18 January 2020, Kathmandu
With the increase of capital, expansion of branches and expansion of investment and advancement of technology, the business of the bank has increased as well as the risks are increasing. Banking institutes are currently facing huge stress to increase profit and decrease the risks. They are finding it difficult to maintain a balance between business expansion and risk mitigation.
A bank is linked with its shareholders, employees, cooperatives, and customers. Every bank is under pressure to make a profit. Shareholders expect a bonus along with a stock price increase. If the employees want a raise, then the customer will want more service. The institute forced to increase profits every year. On top of that, there is a competitive market added with the pressure from the board of directors for better performance. Banks cannot act contrary to the rule provided by the Rastra Bank just to increase profits. Everything must be done in accordance with the rules, including interest rates, deposit collection, loan investments. Debt can’t be invested simply because of demand rather just in designated areas as per the central bank. Interest rates have to be calculated according to the rules. The Rastra Bank has tightened its focus on expanding loans on things that are not only profitable such as real estate, cars but for the benefit of the country. Expanding investment in the productive sector takes time to get a return. Committing financial misconduct leads to banking faults. Such incidents are becoming more frequent and hence are under. Investing in schemes that are contrary to the rules, for their own benefit, can sometimes get caught. It also damages the bank’s reputation and may result in bad credits.

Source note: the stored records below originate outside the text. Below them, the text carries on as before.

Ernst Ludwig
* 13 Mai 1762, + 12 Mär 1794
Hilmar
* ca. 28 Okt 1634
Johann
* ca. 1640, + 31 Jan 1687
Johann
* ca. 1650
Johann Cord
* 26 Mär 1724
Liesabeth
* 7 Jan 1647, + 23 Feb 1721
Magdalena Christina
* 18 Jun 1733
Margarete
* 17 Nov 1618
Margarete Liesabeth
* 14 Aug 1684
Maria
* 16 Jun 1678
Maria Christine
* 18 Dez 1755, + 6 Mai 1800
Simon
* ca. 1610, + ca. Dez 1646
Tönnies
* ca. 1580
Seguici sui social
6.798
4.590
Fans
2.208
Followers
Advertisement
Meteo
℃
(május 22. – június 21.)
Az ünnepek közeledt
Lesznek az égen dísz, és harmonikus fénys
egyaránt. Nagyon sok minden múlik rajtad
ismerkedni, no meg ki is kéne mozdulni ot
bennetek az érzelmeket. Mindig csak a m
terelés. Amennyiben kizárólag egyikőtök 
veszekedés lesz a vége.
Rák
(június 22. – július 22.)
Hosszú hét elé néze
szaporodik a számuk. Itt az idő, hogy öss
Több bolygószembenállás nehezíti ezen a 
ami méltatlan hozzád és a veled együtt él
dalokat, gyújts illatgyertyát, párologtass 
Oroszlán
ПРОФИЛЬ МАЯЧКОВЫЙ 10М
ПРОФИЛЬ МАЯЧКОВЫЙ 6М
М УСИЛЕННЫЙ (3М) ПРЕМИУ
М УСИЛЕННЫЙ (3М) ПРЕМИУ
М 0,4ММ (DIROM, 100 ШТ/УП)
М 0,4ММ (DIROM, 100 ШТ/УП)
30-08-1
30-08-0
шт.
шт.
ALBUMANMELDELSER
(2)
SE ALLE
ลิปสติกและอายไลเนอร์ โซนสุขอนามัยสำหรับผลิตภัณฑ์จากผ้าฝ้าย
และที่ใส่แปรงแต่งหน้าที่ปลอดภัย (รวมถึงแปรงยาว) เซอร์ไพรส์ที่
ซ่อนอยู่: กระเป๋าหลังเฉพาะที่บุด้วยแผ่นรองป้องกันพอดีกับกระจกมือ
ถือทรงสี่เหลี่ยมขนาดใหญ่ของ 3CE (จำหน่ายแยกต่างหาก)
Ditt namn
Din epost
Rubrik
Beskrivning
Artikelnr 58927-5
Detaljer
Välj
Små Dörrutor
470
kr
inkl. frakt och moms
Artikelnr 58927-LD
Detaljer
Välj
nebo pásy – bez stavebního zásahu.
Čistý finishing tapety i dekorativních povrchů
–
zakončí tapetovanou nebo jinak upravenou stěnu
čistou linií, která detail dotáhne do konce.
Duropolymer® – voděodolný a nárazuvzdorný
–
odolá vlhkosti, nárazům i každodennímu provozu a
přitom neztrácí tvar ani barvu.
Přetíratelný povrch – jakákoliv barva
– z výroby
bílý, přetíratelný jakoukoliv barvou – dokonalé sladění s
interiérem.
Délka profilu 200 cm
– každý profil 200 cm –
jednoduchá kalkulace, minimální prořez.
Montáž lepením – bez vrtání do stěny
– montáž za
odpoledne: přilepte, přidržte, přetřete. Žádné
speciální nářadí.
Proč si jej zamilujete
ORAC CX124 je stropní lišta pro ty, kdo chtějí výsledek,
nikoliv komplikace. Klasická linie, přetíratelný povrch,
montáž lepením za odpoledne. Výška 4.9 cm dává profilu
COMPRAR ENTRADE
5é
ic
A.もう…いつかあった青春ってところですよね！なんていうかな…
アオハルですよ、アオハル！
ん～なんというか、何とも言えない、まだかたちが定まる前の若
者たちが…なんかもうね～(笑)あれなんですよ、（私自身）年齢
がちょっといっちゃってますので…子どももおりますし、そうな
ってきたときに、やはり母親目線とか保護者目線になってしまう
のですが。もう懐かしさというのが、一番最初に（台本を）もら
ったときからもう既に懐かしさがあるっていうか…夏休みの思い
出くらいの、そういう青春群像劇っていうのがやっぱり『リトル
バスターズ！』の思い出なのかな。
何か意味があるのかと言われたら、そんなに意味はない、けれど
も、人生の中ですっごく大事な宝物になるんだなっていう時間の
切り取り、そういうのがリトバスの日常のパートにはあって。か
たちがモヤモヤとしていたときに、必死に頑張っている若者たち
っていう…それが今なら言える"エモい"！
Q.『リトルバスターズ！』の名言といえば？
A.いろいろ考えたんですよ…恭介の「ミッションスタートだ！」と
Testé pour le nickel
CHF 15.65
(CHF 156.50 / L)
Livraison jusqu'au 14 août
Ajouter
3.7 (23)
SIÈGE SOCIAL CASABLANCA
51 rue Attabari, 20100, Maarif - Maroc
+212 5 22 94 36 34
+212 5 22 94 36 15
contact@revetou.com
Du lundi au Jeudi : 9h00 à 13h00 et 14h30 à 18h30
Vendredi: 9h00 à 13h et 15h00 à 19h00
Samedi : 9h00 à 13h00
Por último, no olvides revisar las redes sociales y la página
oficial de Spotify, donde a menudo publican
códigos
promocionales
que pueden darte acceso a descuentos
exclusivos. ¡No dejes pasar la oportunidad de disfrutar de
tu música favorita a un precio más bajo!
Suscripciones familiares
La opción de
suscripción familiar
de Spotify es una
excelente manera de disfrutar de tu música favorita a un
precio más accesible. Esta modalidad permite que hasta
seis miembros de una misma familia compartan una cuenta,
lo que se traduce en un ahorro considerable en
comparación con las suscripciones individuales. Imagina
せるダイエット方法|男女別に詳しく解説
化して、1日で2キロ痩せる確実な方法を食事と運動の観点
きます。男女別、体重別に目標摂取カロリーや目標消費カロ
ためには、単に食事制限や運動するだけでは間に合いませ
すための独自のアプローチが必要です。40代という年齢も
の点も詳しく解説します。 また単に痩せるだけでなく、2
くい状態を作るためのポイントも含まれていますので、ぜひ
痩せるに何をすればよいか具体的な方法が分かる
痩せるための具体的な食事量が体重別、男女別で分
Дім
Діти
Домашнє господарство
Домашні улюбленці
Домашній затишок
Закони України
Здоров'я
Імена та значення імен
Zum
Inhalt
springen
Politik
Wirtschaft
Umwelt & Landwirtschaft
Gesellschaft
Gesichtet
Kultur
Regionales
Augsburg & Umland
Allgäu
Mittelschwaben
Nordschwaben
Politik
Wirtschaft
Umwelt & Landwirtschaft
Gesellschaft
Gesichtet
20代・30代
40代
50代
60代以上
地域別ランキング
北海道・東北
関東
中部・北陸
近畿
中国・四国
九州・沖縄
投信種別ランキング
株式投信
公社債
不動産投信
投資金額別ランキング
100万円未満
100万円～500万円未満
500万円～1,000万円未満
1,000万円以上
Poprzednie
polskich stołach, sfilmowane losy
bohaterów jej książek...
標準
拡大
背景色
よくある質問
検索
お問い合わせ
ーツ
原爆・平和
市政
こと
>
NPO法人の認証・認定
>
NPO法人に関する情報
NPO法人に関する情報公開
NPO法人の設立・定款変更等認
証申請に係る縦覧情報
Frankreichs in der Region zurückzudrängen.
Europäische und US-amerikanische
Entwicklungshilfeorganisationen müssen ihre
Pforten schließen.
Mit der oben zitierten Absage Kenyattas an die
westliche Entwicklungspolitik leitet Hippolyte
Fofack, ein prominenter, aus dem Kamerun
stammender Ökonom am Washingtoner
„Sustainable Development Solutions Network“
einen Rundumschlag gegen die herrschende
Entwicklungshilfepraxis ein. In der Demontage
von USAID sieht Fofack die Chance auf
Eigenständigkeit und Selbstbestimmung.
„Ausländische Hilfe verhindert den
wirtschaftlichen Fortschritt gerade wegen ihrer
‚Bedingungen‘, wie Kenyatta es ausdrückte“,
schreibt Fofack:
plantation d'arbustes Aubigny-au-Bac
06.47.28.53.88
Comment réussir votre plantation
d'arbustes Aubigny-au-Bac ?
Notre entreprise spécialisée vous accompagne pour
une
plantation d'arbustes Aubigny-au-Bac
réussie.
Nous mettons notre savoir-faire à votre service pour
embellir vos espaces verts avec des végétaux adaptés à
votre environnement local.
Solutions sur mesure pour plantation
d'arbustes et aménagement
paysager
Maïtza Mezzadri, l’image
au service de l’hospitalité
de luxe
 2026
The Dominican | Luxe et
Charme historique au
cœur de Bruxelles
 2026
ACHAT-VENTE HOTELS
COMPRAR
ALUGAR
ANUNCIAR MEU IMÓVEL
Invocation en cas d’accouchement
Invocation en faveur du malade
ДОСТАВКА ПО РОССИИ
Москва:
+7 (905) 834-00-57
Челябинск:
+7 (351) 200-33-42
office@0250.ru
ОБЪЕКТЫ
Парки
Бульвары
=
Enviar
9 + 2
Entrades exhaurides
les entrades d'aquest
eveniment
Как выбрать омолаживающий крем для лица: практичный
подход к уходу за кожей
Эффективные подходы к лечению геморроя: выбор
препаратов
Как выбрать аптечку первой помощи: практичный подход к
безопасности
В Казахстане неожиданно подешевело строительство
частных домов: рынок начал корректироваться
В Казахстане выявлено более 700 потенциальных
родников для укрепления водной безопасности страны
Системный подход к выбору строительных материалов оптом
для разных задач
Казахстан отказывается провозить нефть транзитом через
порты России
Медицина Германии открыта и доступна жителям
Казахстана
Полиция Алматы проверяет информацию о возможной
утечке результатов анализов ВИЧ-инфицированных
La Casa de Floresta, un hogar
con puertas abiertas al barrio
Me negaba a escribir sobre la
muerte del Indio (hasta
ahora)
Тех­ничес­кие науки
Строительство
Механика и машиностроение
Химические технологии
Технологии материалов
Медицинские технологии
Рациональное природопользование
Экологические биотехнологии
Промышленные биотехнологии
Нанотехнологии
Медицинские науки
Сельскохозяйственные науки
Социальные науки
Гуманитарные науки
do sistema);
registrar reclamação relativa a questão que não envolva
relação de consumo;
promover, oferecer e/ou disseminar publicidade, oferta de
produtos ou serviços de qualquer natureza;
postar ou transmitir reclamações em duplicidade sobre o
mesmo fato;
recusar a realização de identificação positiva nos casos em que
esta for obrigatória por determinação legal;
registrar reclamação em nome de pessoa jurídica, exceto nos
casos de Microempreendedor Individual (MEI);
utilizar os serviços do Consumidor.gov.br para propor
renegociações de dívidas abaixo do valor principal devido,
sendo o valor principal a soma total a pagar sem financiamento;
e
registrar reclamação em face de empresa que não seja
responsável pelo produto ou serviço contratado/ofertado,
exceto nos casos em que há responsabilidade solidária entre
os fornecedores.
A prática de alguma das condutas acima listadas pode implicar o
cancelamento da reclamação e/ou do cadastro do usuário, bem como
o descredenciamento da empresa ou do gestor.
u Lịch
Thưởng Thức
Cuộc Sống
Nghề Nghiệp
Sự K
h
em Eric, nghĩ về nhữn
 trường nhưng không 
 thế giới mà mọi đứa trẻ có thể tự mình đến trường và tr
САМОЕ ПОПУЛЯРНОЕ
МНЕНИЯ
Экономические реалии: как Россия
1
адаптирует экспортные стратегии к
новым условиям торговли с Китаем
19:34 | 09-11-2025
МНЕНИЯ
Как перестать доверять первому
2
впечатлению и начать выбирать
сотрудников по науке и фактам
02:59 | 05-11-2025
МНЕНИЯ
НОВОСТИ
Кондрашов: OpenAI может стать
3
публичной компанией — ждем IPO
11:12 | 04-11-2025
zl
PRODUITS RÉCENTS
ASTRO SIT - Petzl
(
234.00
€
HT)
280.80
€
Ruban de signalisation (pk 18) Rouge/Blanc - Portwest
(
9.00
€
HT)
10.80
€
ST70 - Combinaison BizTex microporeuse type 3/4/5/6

With the development and expansion of hacking technologies, the number of abusers is increasing. Hackers are widespread worldwide and cause fear to implement newer models. The use of technology helps the business expand while also facilitating the customer. Therefore, the adaption of security in the use of technology is also a challenge for a banker. The banker should think about the long-term development of the bank, not its own development. With the development of the bank, all aspects related to it develop.